ACTIVITY: The job is to find each line in the entries holding the string "Start" and copy that line.

EXERCISE DATA:

━━━━

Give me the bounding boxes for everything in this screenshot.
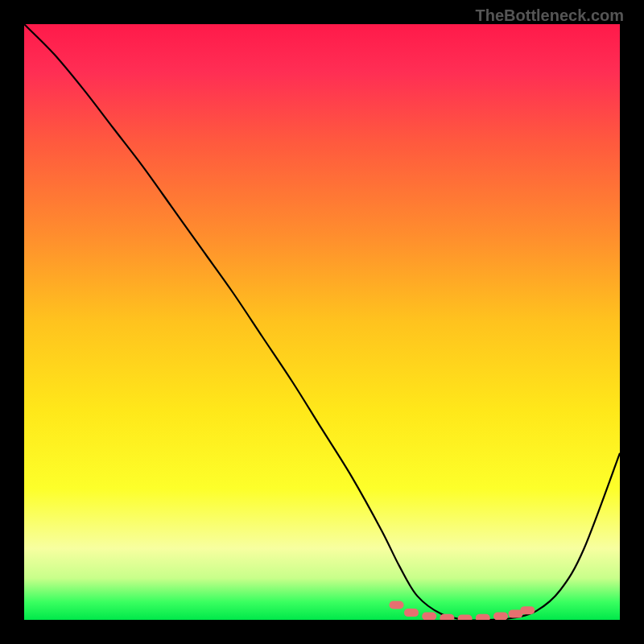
watermark-text: TheBottleneck.com: [476, 6, 624, 25]
valley-marker: [422, 613, 436, 620]
valley-marker: [404, 609, 419, 617]
valley-marker: [476, 614, 490, 620]
bottleneck-curve: [24, 24, 620, 620]
valley-markers: [390, 601, 535, 621]
valley-marker: [520, 606, 535, 614]
plot-area: [24, 24, 620, 620]
valley-marker: [493, 613, 508, 620]
valley-marker: [458, 615, 473, 620]
valley-marker: [440, 614, 454, 620]
chart-svg: [24, 24, 620, 620]
valley-marker: [390, 601, 404, 609]
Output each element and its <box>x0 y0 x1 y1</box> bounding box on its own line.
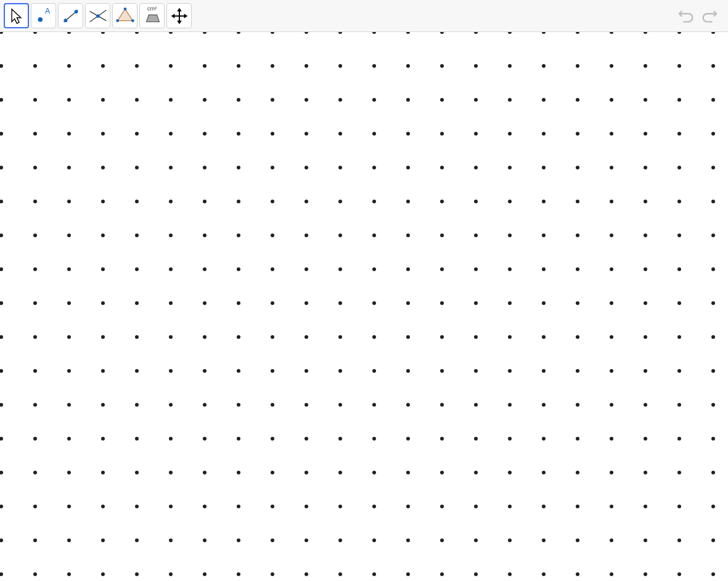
grid-dot <box>440 538 444 542</box>
grid-dot <box>338 267 342 271</box>
grid-dot <box>508 267 512 271</box>
grid-dot <box>508 538 512 542</box>
grid-dot <box>474 64 478 68</box>
grid-dot <box>508 166 512 169</box>
grid-dot <box>508 200 512 203</box>
grid-dot <box>440 471 444 474</box>
grid-dot <box>237 572 240 576</box>
grid-dot <box>677 132 681 136</box>
grid-dot <box>610 572 613 576</box>
grid-dot <box>338 437 342 441</box>
grid-dot <box>305 505 308 508</box>
grid-dot <box>0 234 3 237</box>
grid-dot <box>33 200 37 203</box>
grid-dot <box>542 200 546 203</box>
grid-dot <box>508 64 512 68</box>
grid-dot <box>203 267 207 271</box>
area-tool[interactable]: cm² <box>139 3 165 28</box>
grid-dot <box>67 538 71 542</box>
grid-dot <box>610 437 613 441</box>
grid-dot <box>644 369 647 373</box>
grid-dot <box>508 132 512 136</box>
grid-dot <box>372 234 376 237</box>
grid-dot <box>305 32 308 34</box>
grid-dot <box>271 538 274 542</box>
grid-dot <box>271 200 274 203</box>
grid-dot <box>101 403 105 407</box>
grid-dot <box>338 132 342 136</box>
grid-dot <box>271 234 274 237</box>
grid-dot <box>542 505 546 508</box>
canvas-area[interactable] <box>0 32 728 581</box>
grid-dot <box>372 471 376 474</box>
move-tool[interactable] <box>4 3 29 28</box>
grid-dot <box>271 403 274 407</box>
grid-dot <box>508 505 512 508</box>
grid-dot <box>508 471 512 474</box>
line-tool[interactable] <box>58 3 83 28</box>
grid-dot <box>338 200 342 203</box>
grid-dot <box>101 369 105 373</box>
grid-dot <box>610 301 613 305</box>
grid-dot <box>644 234 647 237</box>
grid-dot <box>644 98 647 102</box>
grid-dot <box>406 335 410 339</box>
grid-dot <box>406 32 410 34</box>
grid-dot <box>372 369 376 373</box>
redo-icon <box>700 9 718 23</box>
grid-dot <box>372 32 376 34</box>
grid-dot <box>33 301 37 305</box>
svg-text:A: A <box>44 7 50 15</box>
grid-dot <box>203 471 207 474</box>
svg-point-8 <box>123 7 126 10</box>
grid-dot <box>169 335 173 339</box>
grid-dot <box>305 403 308 407</box>
undo-button[interactable] <box>677 7 696 25</box>
grid-dot <box>169 572 173 576</box>
grid-dot <box>237 505 240 508</box>
grid-dot <box>203 572 207 576</box>
grid-dot <box>644 166 647 169</box>
grid-dot <box>203 64 207 68</box>
grid-dot <box>644 132 647 136</box>
grid-dot <box>711 335 715 339</box>
grid-dot <box>67 437 71 441</box>
grid-dot <box>101 32 105 34</box>
grid-dot <box>135 403 139 407</box>
grid-dot <box>610 32 613 34</box>
line-icon <box>59 4 83 28</box>
grid-dot <box>711 64 715 68</box>
grid-dot <box>474 234 478 237</box>
grid-dot <box>271 132 274 136</box>
intersect-tool[interactable] <box>85 3 110 28</box>
grid-dot <box>67 200 71 203</box>
grid-dot <box>67 301 71 305</box>
grid-dot <box>305 301 308 305</box>
grid-dot <box>542 572 546 576</box>
grid-dot <box>576 369 579 373</box>
grid-dot <box>271 166 274 169</box>
grid-dot <box>271 572 274 576</box>
grid-dot <box>711 267 715 271</box>
grid-dot <box>169 166 173 169</box>
grid-dot <box>440 505 444 508</box>
svg-point-3 <box>63 18 67 22</box>
polygon-tool[interactable] <box>112 3 137 28</box>
grid-dot <box>33 234 37 237</box>
undo-icon <box>678 9 695 23</box>
grid-dot <box>542 301 546 305</box>
grid-dot <box>508 98 512 102</box>
polygon-icon <box>113 4 137 28</box>
grid-dot <box>474 335 478 339</box>
grid-dot <box>372 98 376 102</box>
grid-dot <box>271 369 274 373</box>
drag-view-tool[interactable] <box>166 3 192 28</box>
grid-dot <box>644 200 647 203</box>
grid-dot <box>67 32 71 34</box>
grid-dot <box>406 369 410 373</box>
redo-button[interactable] <box>700 7 718 25</box>
svg-point-4 <box>74 10 78 14</box>
grid-dot <box>305 471 308 474</box>
grid-dot <box>474 132 478 136</box>
point-tool[interactable]: A <box>31 3 56 28</box>
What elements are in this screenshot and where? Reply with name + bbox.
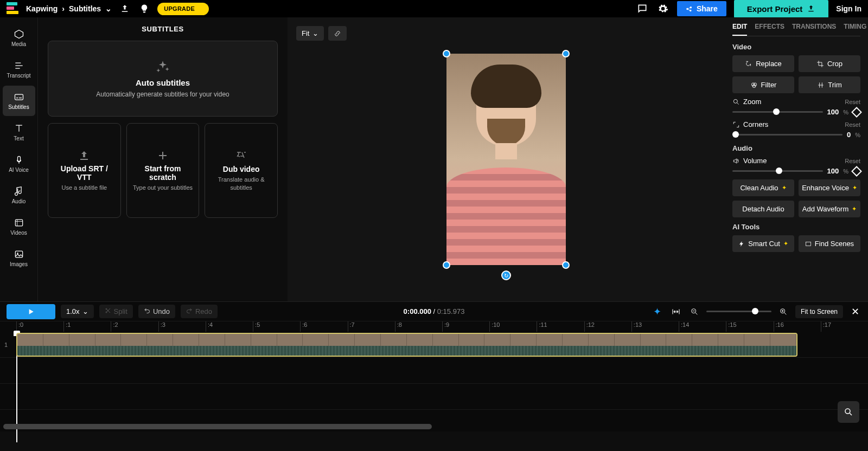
filter-button[interactable]: Filter [732, 76, 794, 93]
unlink-icon[interactable] [328, 26, 347, 41]
tab-edit[interactable]: EDIT [732, 23, 747, 36]
rail-images[interactable]: Images [3, 243, 35, 273]
scratch-title: Start from scratch [131, 164, 195, 182]
selected-video-clip[interactable]: ↻ [446, 54, 566, 265]
app-logo[interactable] [7, 2, 20, 15]
dub-video-card[interactable]: Dub video Translate audio & subtitles [205, 123, 278, 218]
track-row-empty[interactable] [0, 384, 868, 410]
comments-icon[interactable] [636, 2, 649, 15]
track-row-1: 1 [0, 332, 868, 358]
find-scenes-button[interactable]: Find Scenes [799, 235, 860, 252]
export-button[interactable]: Export Project [734, 0, 829, 18]
keyframe-zoom-icon[interactable] [851, 107, 862, 118]
gear-icon[interactable] [656, 2, 669, 15]
chevron-down-icon: ⌄ [312, 29, 318, 37]
auto-subtitles-card[interactable]: Auto subtitles Automatically generate su… [48, 41, 278, 117]
corners-icon [732, 121, 740, 128]
volume-reset[interactable]: Reset [845, 158, 860, 164]
resize-handle-br[interactable] [562, 261, 570, 269]
timeline-ruler[interactable]: :0 :1 :2 :3 :4 :5 :6 :7 :8 :9 :10 :11 :1… [0, 321, 868, 332]
tab-effects[interactable]: EFFECTS [755, 23, 784, 36]
sign-in-link[interactable]: Sign In [836, 4, 861, 13]
magnetic-snap-icon[interactable]: ✦ [651, 305, 664, 318]
rail-subtitles[interactable]: Subtitles [3, 86, 35, 116]
share-button[interactable]: Share [677, 1, 726, 16]
crop-button[interactable]: Crop [799, 55, 860, 72]
scratch-sub: Type out your subtitles [133, 184, 193, 191]
start-scratch-card[interactable]: Start from scratch Type out your subtitl… [126, 123, 200, 218]
resize-handle-bl[interactable] [443, 261, 450, 269]
breadcrumb-app[interactable]: Kapwing [26, 4, 58, 13]
enhance-voice-button[interactable]: Enhance Voice✦ [799, 179, 860, 196]
resize-handle-tl[interactable] [443, 50, 450, 57]
zoom-slider[interactable] [732, 111, 823, 113]
dub-sub: Translate audio & subtitles [209, 176, 273, 191]
lightbulb-icon[interactable] [138, 2, 151, 15]
tab-transitions[interactable]: TRANSITIONS [792, 23, 836, 36]
upload-srt-sub: Use a subtitle file [61, 184, 107, 191]
fit-dropdown[interactable]: Fit⌄ [296, 26, 324, 41]
rail-aivoice[interactable]: AI Voice [3, 149, 35, 179]
zoom-reset[interactable]: Reset [845, 99, 860, 105]
corners-slider[interactable] [732, 134, 843, 136]
horizontal-scrollbar[interactable] [3, 424, 432, 429]
tab-timing[interactable]: TIMING [844, 23, 866, 36]
rail-text[interactable]: Text [3, 117, 35, 147]
zoom-out-icon[interactable] [688, 305, 701, 318]
split-button[interactable]: Split [99, 305, 133, 318]
upload-srt-card[interactable]: Upload SRT / VTT Use a subtitle file [48, 123, 121, 218]
detach-audio-button[interactable]: Detach Audio [732, 201, 794, 217]
snap-edges-icon[interactable] [669, 305, 682, 318]
rotate-handle[interactable]: ↻ [501, 270, 511, 280]
close-timeline-icon[interactable]: ✕ [848, 305, 861, 318]
redo-button[interactable]: Redo [181, 305, 218, 318]
upgrade-button[interactable]: UPGRADE✦ [157, 3, 208, 15]
play-button[interactable] [7, 304, 55, 319]
fit-to-screen-button[interactable]: Fit to Screen [795, 305, 843, 318]
keyframe-volume-icon[interactable] [851, 166, 862, 177]
sparkle-icon: ✦ [852, 205, 857, 212]
timeline-tracks[interactable]: 1 [0, 332, 868, 431]
chevron-down-icon[interactable]: ⌄ [105, 4, 112, 13]
timeline-zoom-slider[interactable] [706, 311, 771, 312]
tick: :9 [442, 321, 489, 332]
undo-button[interactable]: Undo [138, 305, 175, 318]
time-display: 0:00.000 / 0:15.973 [404, 307, 465, 315]
svg-point-13 [845, 409, 850, 414]
svg-rect-1 [15, 220, 22, 226]
tick: :7 [348, 321, 395, 332]
smart-cut-button[interactable]: Smart Cut✦ [732, 235, 794, 252]
canvas[interactable]: Fit⌄ ↻ [288, 17, 725, 301]
resize-handle-tr[interactable] [562, 50, 570, 57]
volume-value: 100 [827, 167, 839, 175]
search-button[interactable] [838, 401, 859, 423]
rail-media[interactable]: Media [3, 23, 35, 53]
tick: :12 [584, 321, 631, 332]
tick: :17 [821, 321, 868, 332]
tick: :13 [631, 321, 679, 332]
zoom-in-icon[interactable] [777, 305, 790, 318]
section-aitools: AI Tools [732, 223, 860, 231]
sparkle-icon: ✦ [782, 184, 787, 191]
upload-icon[interactable] [118, 2, 131, 15]
replace-button[interactable]: Replace [732, 55, 794, 72]
playback-speed[interactable]: 1.0x⌄ [61, 305, 94, 318]
breadcrumb-page[interactable]: Subtitles [69, 4, 101, 13]
trim-button[interactable]: Trim [799, 76, 860, 93]
scissors-icon [105, 307, 111, 314]
rail-transcript[interactable]: Transcript [3, 54, 35, 85]
corners-label: Corners [743, 120, 768, 128]
rail-videos[interactable]: Videos [3, 211, 35, 242]
tick: :8 [395, 321, 442, 332]
top-bar: Kapwing › Subtitles ⌄ UPGRADE✦ Share Exp… [0, 0, 868, 17]
panel-title: SUBTITLES [48, 25, 278, 33]
video-clip[interactable] [16, 333, 797, 357]
volume-label: Volume [743, 157, 767, 165]
rail-audio[interactable]: Audio [3, 180, 35, 210]
clean-audio-button[interactable]: Clean Audio✦ [732, 179, 794, 196]
track-row-empty[interactable] [0, 358, 868, 384]
tick: :16 [774, 321, 821, 332]
add-waveform-button[interactable]: Add Waveform✦ [799, 201, 860, 217]
corners-reset[interactable]: Reset [845, 121, 860, 128]
volume-slider[interactable] [732, 170, 823, 172]
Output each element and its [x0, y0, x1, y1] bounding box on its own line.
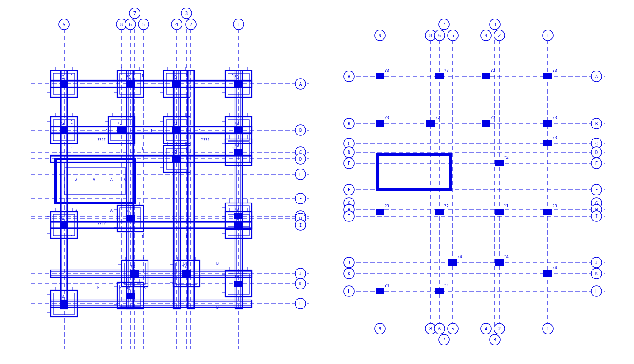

━━━━

RESPONSE AREA:
scratch-title: Start from scratch [131, 164, 195, 182]
start-scratch-card[interactable]: Start from scratch Type out your subtitl… [126, 123, 200, 218]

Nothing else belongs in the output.